(Problem to solve):
Would you please give every entry again exactly, without the pictures?

[Data records]
---
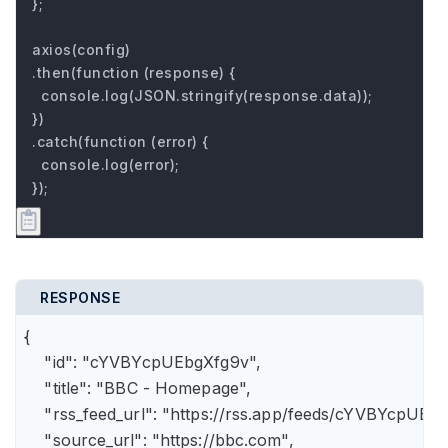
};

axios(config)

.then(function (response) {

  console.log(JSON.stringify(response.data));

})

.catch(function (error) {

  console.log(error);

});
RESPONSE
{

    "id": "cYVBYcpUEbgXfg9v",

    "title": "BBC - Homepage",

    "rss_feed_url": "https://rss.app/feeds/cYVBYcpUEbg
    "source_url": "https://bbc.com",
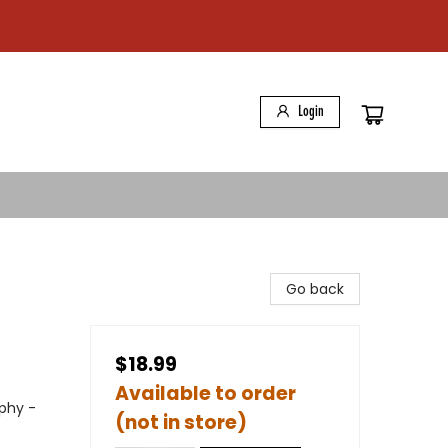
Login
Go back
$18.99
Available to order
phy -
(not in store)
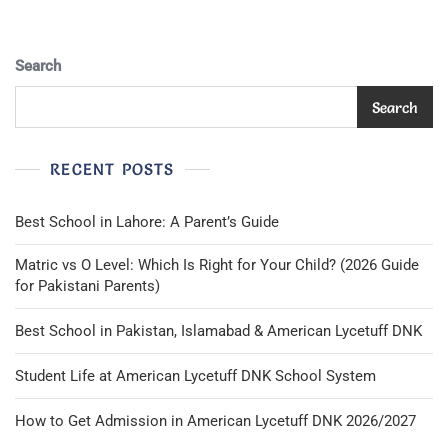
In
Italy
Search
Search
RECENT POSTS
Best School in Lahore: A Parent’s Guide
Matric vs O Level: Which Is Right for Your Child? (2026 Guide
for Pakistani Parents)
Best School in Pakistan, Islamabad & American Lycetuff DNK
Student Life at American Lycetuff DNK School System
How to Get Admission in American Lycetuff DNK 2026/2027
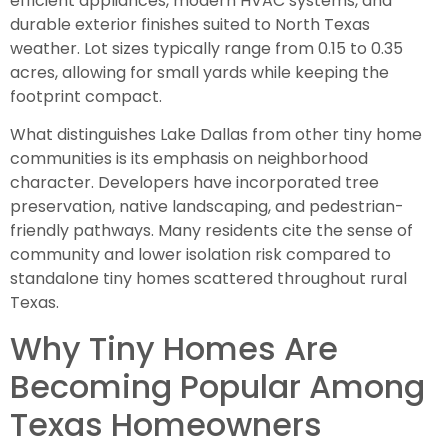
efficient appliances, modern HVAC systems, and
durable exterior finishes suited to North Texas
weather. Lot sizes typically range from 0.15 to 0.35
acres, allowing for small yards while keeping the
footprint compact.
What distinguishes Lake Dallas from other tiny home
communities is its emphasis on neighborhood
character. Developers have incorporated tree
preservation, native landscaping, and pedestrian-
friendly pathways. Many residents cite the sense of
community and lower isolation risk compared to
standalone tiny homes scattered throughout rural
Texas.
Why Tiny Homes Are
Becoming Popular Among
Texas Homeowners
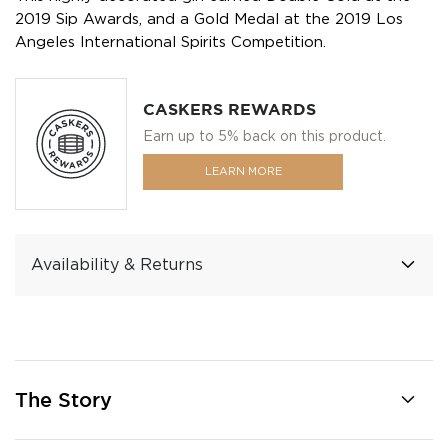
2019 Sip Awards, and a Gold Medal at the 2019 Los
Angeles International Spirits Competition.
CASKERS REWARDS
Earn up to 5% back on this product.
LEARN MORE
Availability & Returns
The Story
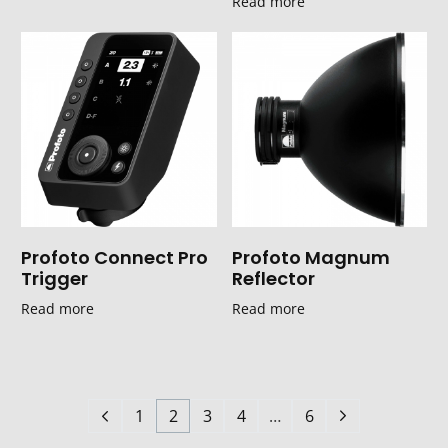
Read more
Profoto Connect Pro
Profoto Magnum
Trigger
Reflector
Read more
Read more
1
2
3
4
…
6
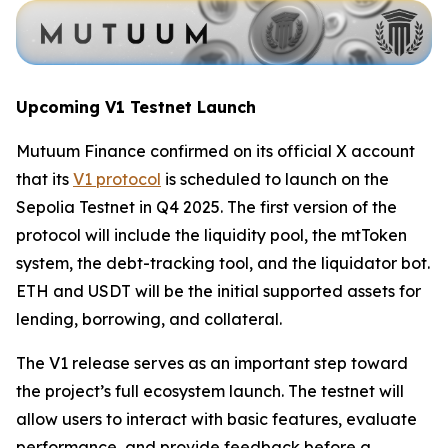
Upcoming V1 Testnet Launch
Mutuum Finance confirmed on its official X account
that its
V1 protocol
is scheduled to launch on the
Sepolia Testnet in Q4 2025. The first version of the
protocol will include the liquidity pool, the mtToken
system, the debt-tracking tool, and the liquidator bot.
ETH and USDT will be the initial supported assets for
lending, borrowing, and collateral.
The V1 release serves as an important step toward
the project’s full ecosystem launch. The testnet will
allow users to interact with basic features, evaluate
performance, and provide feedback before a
---
(Exercise answer):
};

axios(config)

.then(function (response) {

  console.log(JSON.stringify(response.data));

})

.catch(function (error) {

  console.log(error);

});
RESPONSE
{

    "id": "cYVBYcpUEbgXfg9v",

    "title": "BBC - Homepage",

    "rss_feed_url": "https://rss.app/feeds/cYVBYcpUEbg
    "source_url": "https://bbc.com",
Login
Go back
$18.99
Available to order
phy -
(not in store)
In
Italy
Search
Search
RECENT POSTS
Best School in Lahore: A Parent’s Guide
Matric vs O Level: Which Is Right for Your Child? (2026 Guide
for Pakistani Parents)
Best School in Pakistan, Islamabad & American Lycetuff DNK
Student Life at American Lycetuff DNK School System
How to Get Admission in American Lycetuff DNK 2026/2027
efficient appliances, modern HVAC systems, and
durable exterior finishes suited to North Texas
weather. Lot sizes typically range from 0.15 to 0.35
acres, allowing for small yards while keeping the
footprint compact.
What distinguishes Lake Dallas from other tiny home
communities is its emphasis on neighborhood
character. Developers have incorporated tree
preservation, native landscaping, and pedestrian-
friendly pathways. Many residents cite the sense of
community and lower isolation risk compared to
standalone tiny homes scattered throughout rural
Texas.
Why Tiny Homes Are
Becoming Popular Among
Texas Homeowners
2019 Sip Awards, and a Gold Medal at the 2019 Los
Angeles International Spirits Competition.
CASKERS REWARDS
Earn up to 5% back on this product.
LEARN MORE
Availability & Returns
The Story
Read more
Profoto Connect Pro
Profoto Magnum
Trigger
Reflector
Read more
Read more
1
2
3
4
…
6
Upcoming V1 Testnet Launch
Mutuum Finance confirmed on its official X account
that its
V1 protocol
is scheduled to launch on the
Sepolia Testnet in Q4 2025. The first version of the
protocol will include the liquidity pool, the mtToken
system, the debt-tracking tool, and the liquidator bot.
ETH and USDT will be the initial supported assets for
lending, borrowing, and collateral.
The V1 release serves as an important step toward
the project’s full ecosystem launch. The testnet will
allow users to interact with basic features, evaluate
performance, and provide feedback before a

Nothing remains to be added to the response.